Heapsort is important for a couple of reasons. It’s an O(NlogN) algorithm, so it’s fast. The other reason is that heapsort is equally as fast in both the general case and in the worst case. Compare this with quicksort. In the general case quicksort is faster than heapsort, but quicksort can be easily tripped up by an already sorted set of items, causing it to crawl (it becomes an O(N^{2}) algorithm, unless we apply some algorithm improvements). In this worst case scenario, heapsort is better.

```
var heapsort = function (array, comparer) {
"use strict";
var trickleDown = function (index, item, countOfItems) {
// calculate the index of the left child
var child = (index * 2) + 1;
// if there is one...
if (child < countOfItems) {
// work out the larger of the left and right children
if (child + 1 < countOfItems) {
if (comparer(array[child], array[child + 1]) < 0) {
child += 1;
}
}
// if the item is less than the larger child, move that larger child up
// and trickledown from that child's position
if (comparer(array[child], item) > 0) {
array[index] = array[child];
trickleDown(child, item, countOfItems);
}
else {
array[index] = item;
}
}
else {
array[index] = item;
}
};
// cater for the simple cases where there's nothing to do
if (array.length <= 1) {
return;
}
// first heapify the array items (Floyd's Algorithm)
// last parent is at (length / 2) - 1
var lastParent = Math.floor(array.length / 2) - 1;
for (var i = lastParent; i >= 0; i -= 1) {
trickleDown(i, array[i], array.length);
}
// now remove the items one at a time from the heap,
// placing them at the end of the array, replacing
// them with the old last item, then trickle down
for (i = array.length - 1; i >= 0; i -= 1) {
var item = array[0];
array[0] = array[i];
array[i] = item;
trickleDown(0, array[0], i);
}
};
```

This listing shows the heapsort routine. There’s something I didn’t point out before which I should. If you are using a max-heap, you retrieve the items in reverse order, from largest to smallest. However, if you are using a max-heap to do a heapsort, you get the items sorted in ascending order in your array, *not* in reverse order. With a min-heap you’d peel items off in ascending order, but you’d heapsort in descending order. Just something to be aware of.

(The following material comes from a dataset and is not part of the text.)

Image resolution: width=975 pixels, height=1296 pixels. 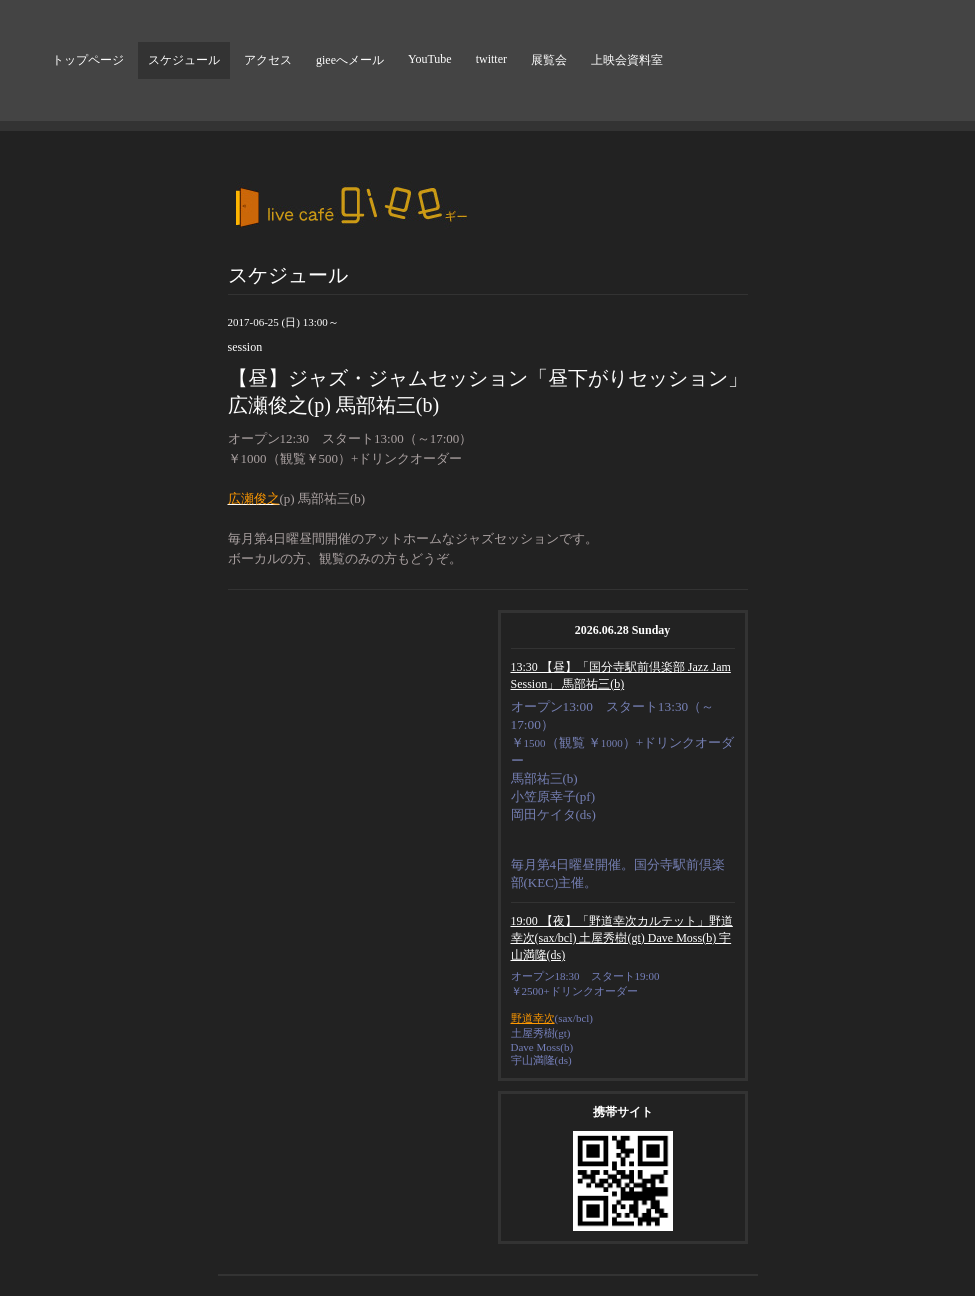 What do you see at coordinates (491, 59) in the screenshot?
I see `twitter` at bounding box center [491, 59]. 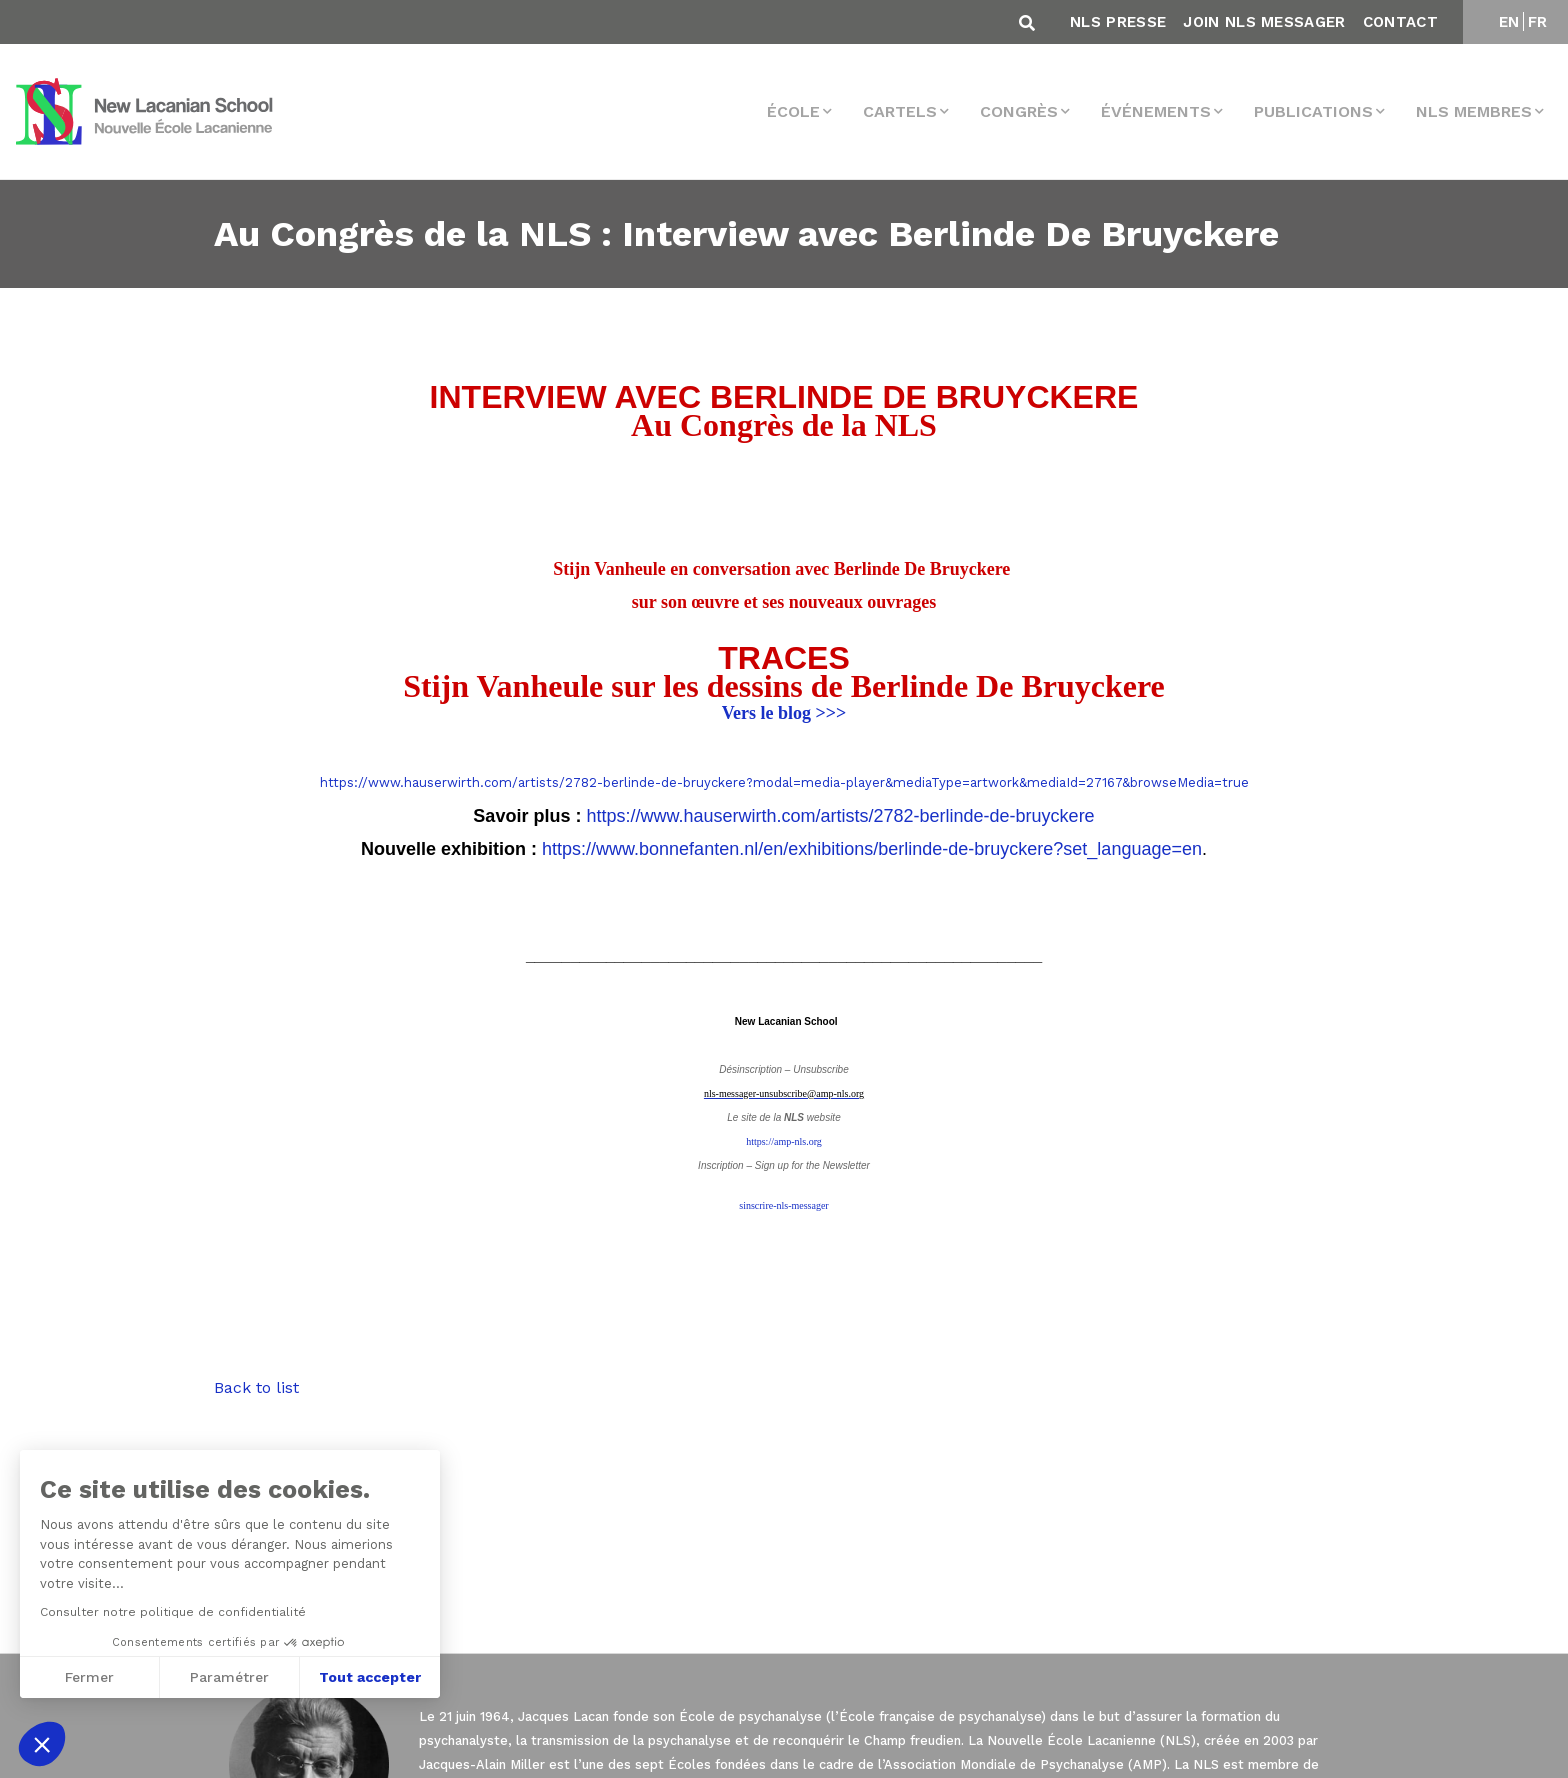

And with that, we come to the end of this couple of posts on the priority queue. We’ve come a long way in the meantime, from a simplistic priority queue that allows addition of items and their removal in priority order (with one or the other operation inefficiently coded), to a more sophisticated version that performs these two operations equally efficiently using a data structure known as a heap. Knowing what a heap was and how it works, gave us heapsort.

(A long time ago I used to write a monthly algorithms column for *The Delphi Magazine*, called *Algorithms Alfresco.* This was a Delphi programmer magazine in the UK, which sadly closed down in 2007. I've decided to reuse/revamp those articles in a long series here on my blog, but coding in JavaScript instead of Delphi. This article first appeared in the November 1998 issue.)